Progetto vincitore  Bim&Digital Awward 2017 categoria: INFRASTRUTTURE

ENSER SRL 

MOTIVAZIONE DELLA GIURIA: Selezionato per aver risolto grazie alle tecnologie digitali complessi problemi strutturali d’intervento su una struttura esistente.

 

PROGETTO
Nell’ambito dei lavori di prolungamento della linea 11 della metropolitana di Parigi, ENSER si sta occupando della progettazione esecutiva di 3 nuovi accessi alla stazione esistente di Mairie des Lilas, attuale capolinea a Est.

 
Vista modello BIM accesso sud


Elaborato di progetto fasi costruttive

Stante le notevoli sfide progettuali, legate alla necessità di operare su delle infrastrutture esistenti e in un contesto fortemente urbanizzato, ENSER ha deciso di affrontare la progettazione strutturale in ambiente 3D, grazie all’utilizzo del software di BIM Authoring strutturale Tekla Structures®.
Attualmente sono in fase di progettazione gli accessi Sud e Nord, di minore grandezza rispetto al nuovo accesso lato Est, ma che comunque pongono notevoli problematiche progettuali, quali:

1. Interferenza fra strutture provvisorie di sostegno del terreno (in acciaio) e strutture definitive in CLS;
2. Complessità delle strutture di sostegno provvisorio legata alle fasi costruttive (interazione fra scavi a cielo aperto e scavi in sottofondazione in galleria);
3. Interferenza con le strutture esistenti;
4. Necessità di apportare modifiche progettuali in corso d’opera per recepire eventuali imprevisti (es. rilievo di sottoservizi incoerente con gli elaborati a base di gara).

 
Vista 3D modello ingresso NORD con strutture esistenti


Studio interferenza tra volta ombrello e centine

 
Elaborato di progetto: fasi costruttive

ENSER ha deciso quindi, per la progettazione di ogni singolo accesso, di adottare la seguente metodologia BIM:

  • Realizzazione di un unico modello BIM per ogni accesso, comprensivo delle strutture provvisorie di sostegno, delle strutture definitive in cemento armato e delle strutture esistenti;
  • Definizione, per ogni modello, dell’origine del sistema di riferimento in rapporto al sistema di coordinate georeferenziato adottato in cantiere, e delle relative correlazioni geometriche di trasformazione in coordinate, per un veloce scambio di dati col team di topografi (BIM to Field), permettendo così uno scambio biunivoco veloce e riducendo i tempi di modifica del progetto;
  • Adozione di formati di scambio file aperti, per un efficace coordinamento con i vari Stakeholder, in particolare con i Contractor degli interventi di ground-improvement: in questo modo è stato possibile valutare velocemente e senza possibilità di errori le possibili interferenze fra le centine di sostegno provvisorio e le volte parapioggia di sostegno in galleria;
  • Gestione, all’interno del modello e degli elaborati grafici, delle fasi costruttive, mediante modellazione BIM 4D; questo ha permesso di definire senza ambiguità le fasi di realizzazione delle varie parti dell’opera.
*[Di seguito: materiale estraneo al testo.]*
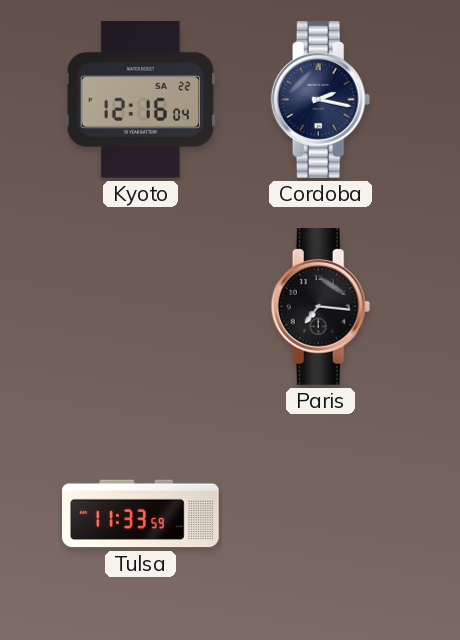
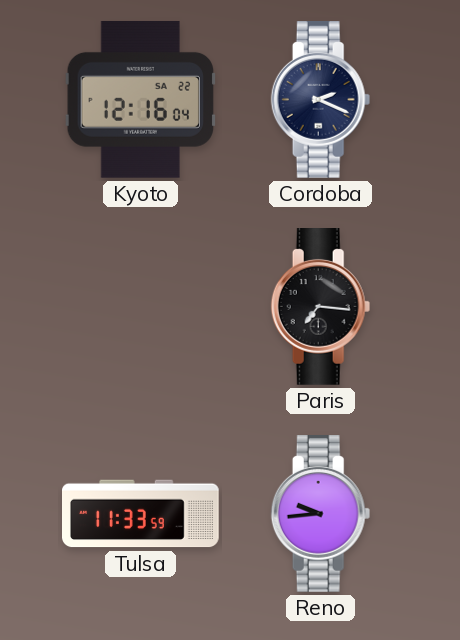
Cordoba: 2:17 -> 2:19
Reno: none -> 9:44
Tale dato si è potuto poi utilizzare per realizzare velocemente gli elaborati relativi alle fasi costruttive.

 
Vista in pianta telaio di sostegno tipico con centine HE

  • L’adozione di tali tecnologie di modellazione 3D, e delle relative metodologie BIM di scambio dati, ha permesso, rispetto alla progettazione basata su elaborati 2D “tradizionali” di ottenere i seguenti vantaggi:
  • La riduzione degli errori in fase di progettazione, legata alla congruenza di tutti gli elaborati grafici in quanto ottenuti a partire dall’unico modello di BIM Authoring;
  • La riduzione dei tempi legati alle modifiche in corso d’opera, grazie all’adozione di una modellazione parametrica;
  • Il miglioramento della qualità dello scambio dati fra gli Stakeholders, permettendo una più rapida analisi delle diverse scelte progettuali;
  • L’esecuzione degli elaborati è stata velocizzata (indicativamente del 50%), dal momento che tutte le tavole sono state realizzate a partire dal modello 3D. In questo modo Enser è stata finora in grado di realizzare le revisioni richieste dall’impresa senza ritardare l’avanzamento realizzazione dei lavori.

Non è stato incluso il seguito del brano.